LINCOLN COUNTY, Tenn. - A Japanese auto supplier plans to invest $40 million and create more than 100 jobs in Lincoln County over the next three years, officials said Monday.
Hirotec America Inc. plans to build a plant in the Runway Centre Industrial Park in Park City, located just south of Fayetteville on Highway 431, according to a release from the Tennessee Department of Economic and Community Development.
Construction is scheduled to begin next year, and the company anticipates the plant going online in the third quarter of 2020, officials said.
Elaine Middleton, Excecutive Director of the Fayetteville- Lincoln County Industrial Development Board, told us by phone that the company will have a metal stamping operation in Lincoln County to make door panels. It is a Tier 1 supplier, she said, and the average wage will be $21 per hour.
Hirotec specializes in making auto tooling. The company's website says it has customers worldwide including auto makers Toyota, Mazda, BMW, General Motors, and Nissan.

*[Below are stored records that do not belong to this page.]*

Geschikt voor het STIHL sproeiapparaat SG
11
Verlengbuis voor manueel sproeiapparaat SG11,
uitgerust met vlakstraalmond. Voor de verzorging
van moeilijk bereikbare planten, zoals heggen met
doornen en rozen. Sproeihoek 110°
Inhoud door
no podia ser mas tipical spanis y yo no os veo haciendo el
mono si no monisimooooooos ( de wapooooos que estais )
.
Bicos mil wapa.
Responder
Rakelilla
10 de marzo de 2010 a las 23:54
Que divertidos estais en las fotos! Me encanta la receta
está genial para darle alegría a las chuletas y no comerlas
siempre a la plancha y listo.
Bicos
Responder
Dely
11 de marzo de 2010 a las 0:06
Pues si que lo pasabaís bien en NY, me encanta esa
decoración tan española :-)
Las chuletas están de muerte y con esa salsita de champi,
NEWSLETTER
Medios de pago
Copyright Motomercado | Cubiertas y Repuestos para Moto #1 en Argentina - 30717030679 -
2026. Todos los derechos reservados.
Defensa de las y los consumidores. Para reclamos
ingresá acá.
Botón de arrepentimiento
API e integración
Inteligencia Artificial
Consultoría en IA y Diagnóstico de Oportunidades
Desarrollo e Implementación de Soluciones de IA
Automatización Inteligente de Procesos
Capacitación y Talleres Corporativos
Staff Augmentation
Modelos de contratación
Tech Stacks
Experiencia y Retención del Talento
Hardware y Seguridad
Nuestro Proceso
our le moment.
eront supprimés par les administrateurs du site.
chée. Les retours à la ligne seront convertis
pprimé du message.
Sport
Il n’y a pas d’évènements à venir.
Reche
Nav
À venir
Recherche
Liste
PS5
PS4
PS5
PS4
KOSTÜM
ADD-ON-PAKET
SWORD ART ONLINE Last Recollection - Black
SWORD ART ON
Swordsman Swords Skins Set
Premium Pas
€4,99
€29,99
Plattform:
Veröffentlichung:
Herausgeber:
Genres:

Tennessee is big in the auto world, calling it the "the beating heart of the southern automotive corridor." Franklin hosts a plant in Smyrna, General Motors' is in Spring Hill, and Chattanooga has a Volkswagen plant. Meanwhile, Alabama will soon gain a Mazda Toyota plant in Huntsville-annexed Limestone County, as revealed earlier this year.

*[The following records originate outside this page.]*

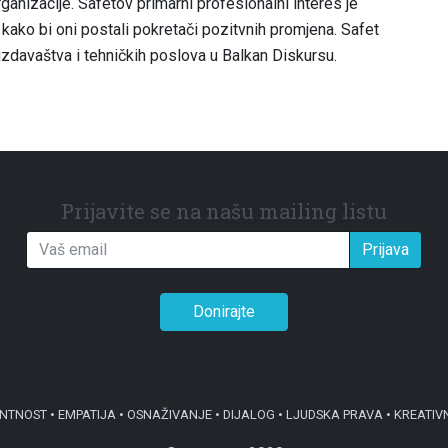
ganizacije. Safetov primarni profesionalni interes je
kako bi oni postali pokretači pozitvnih promjena. Safet
zdavaštva i tehničkih poslova u Balkan Diskursu.
Prijavite se na našu mailing listu
Prijava
Donirajte
OST • EMPATIJA • OSNAŽIVANJE • DIJALOG • LJUDSKA PRAVA • KREATIV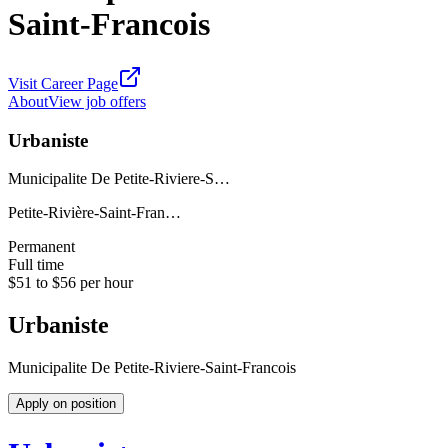
Saint-Francois
Visit Career Page
About
View job offers
Urbaniste
Municipalite De Petite-Riviere-S…
Petite-Rivière-Saint-Fran…
Permanent
Full time
$51 to $56 per hour
Urbaniste
Municipalite De Petite-Riviere-Saint-Francois
Apply on position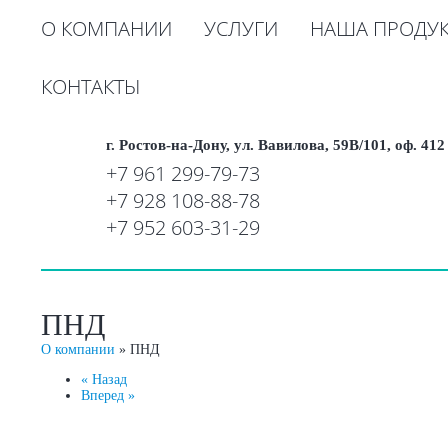
О КОМПАНИИ
УСЛУГИ
НАША ПРОДУ
КОНТАКТЫ
г. Ростов-на-Дону, ул. Вавилова, 59В/101, оф. 412
+7 961 299-79-73
+7 928 108-88-78
+7 952 603-31-29
ПНД
О компании
»
ПНД
« Назад
Вперед »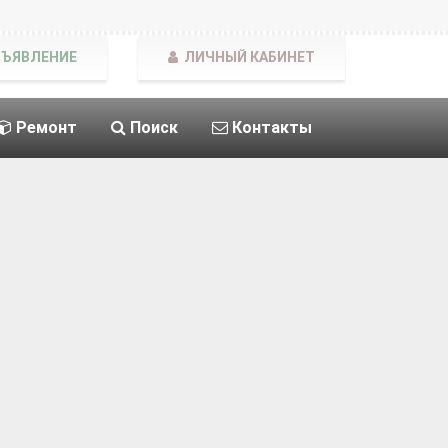
БЪЯВЛЕНИЕ
ЛИЧНЫЙ КАБИНЕТ
Ремонт
Поиск
Контакты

We talked to Bill Newman, Lincoln County Mayor, about the announcement. He said Hirotec America will be the first company in Runway Centre.
"We are excited that we got that park opened up with such a great industry," he stated. "They're a great company."
We asked him if the auto supply industry is a niche Lincoln County is now finding it can fit into.
"I think it is a niche, and it's mainly because you know, Tennessee and now Alabama are major builders of automobiles. So now it's just natural for us to be a supplier for those manufacturing plants.
"One of the things that's great for our community is we are in a supply distance that they can quickly supply them, but we are not drawing off of their workforce," he added later.
Newman said in casual conversation with company executives, he learned why they came to Fayetteville.
"I just asked them as a group, why did you select us? And they said they loved our community, they loved the people, and they hadn't met anyone who was negative in our community. That says a lot about our community. Our people are great. You might as well say that the people is the reason they came."
Newman said more job and economic announcements are on the horizon, and he envisions building on this momentum in the new year.